Problem description → Omit the images. Reproduce each line of the records exactly as it appears.

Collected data
........

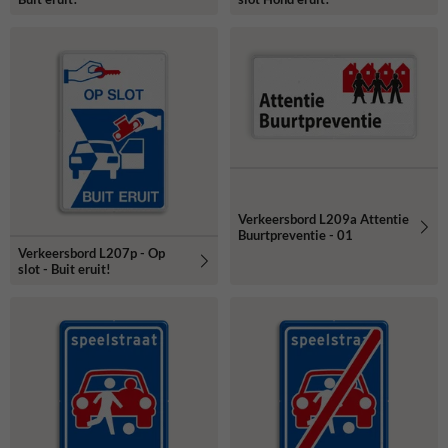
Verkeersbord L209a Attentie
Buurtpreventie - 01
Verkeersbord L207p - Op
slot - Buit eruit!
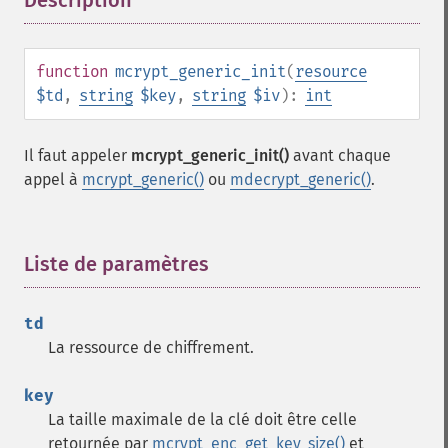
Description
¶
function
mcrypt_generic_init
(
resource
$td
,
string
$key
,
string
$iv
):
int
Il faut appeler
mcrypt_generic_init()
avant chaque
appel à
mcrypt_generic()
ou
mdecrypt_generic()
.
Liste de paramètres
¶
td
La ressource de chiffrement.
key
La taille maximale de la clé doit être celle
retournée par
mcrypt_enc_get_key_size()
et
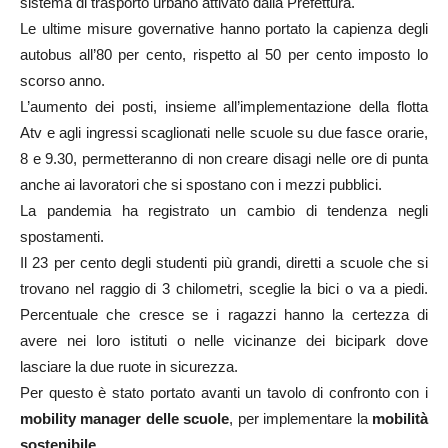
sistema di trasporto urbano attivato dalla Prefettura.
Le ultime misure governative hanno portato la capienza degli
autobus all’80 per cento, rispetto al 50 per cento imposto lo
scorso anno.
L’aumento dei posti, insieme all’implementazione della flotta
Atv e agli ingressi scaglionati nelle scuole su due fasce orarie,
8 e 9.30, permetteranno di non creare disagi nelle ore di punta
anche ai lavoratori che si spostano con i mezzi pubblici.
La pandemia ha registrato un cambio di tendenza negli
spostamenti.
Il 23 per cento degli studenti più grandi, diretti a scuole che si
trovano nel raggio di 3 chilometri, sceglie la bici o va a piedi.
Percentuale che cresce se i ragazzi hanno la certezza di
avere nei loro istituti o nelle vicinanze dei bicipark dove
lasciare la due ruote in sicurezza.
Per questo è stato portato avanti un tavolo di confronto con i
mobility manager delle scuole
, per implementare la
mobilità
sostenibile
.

........

Answer below →
Verkeersbord L209a Attentie
Buurtpreventie - 01
Verkeersbord L207p - Op
slot - Buit eruit!
Description
¶
function
mcrypt_generic_init
(
resource
$td
,
string
$key
,
string
$iv
):
int
Il faut appeler
mcrypt_generic_init()
avant chaque
appel à
mcrypt_generic()
ou
mdecrypt_generic()
.
Liste de paramètres
¶
td
La ressource de chiffrement.
key
La taille maximale de la clé doit être celle
retournée par
mcrypt_enc_get_key_size()
et
sistema di trasporto urbano attivato dalla Prefettura.
Le ultime misure governative hanno portato la capienza degli
autobus all’80 per cento, rispetto al 50 per cento imposto lo
scorso anno.
L’aumento dei posti, insieme all’implementazione della flotta
Atv e agli ingressi scaglionati nelle scuole su due fasce orarie,
8 e 9.30, permetteranno di non creare disagi nelle ore di punta
anche ai lavoratori che si spostano con i mezzi pubblici.
La pandemia ha registrato un cambio di tendenza negli
spostamenti.
Il 23 per cento degli studenti più grandi, diretti a scuole che si
trovano nel raggio di 3 chilometri, sceglie la bici o va a piedi.
Percentuale che cresce se i ragazzi hanno la certezza di
avere nei loro istituti o nelle vicinanze dei bicipark dove
lasciare la due ruote in sicurezza.
Per questo è stato portato avanti un tavolo di confronto con i
mobility manager delle scuole
, per implementare la
mobilità
sostenibile
.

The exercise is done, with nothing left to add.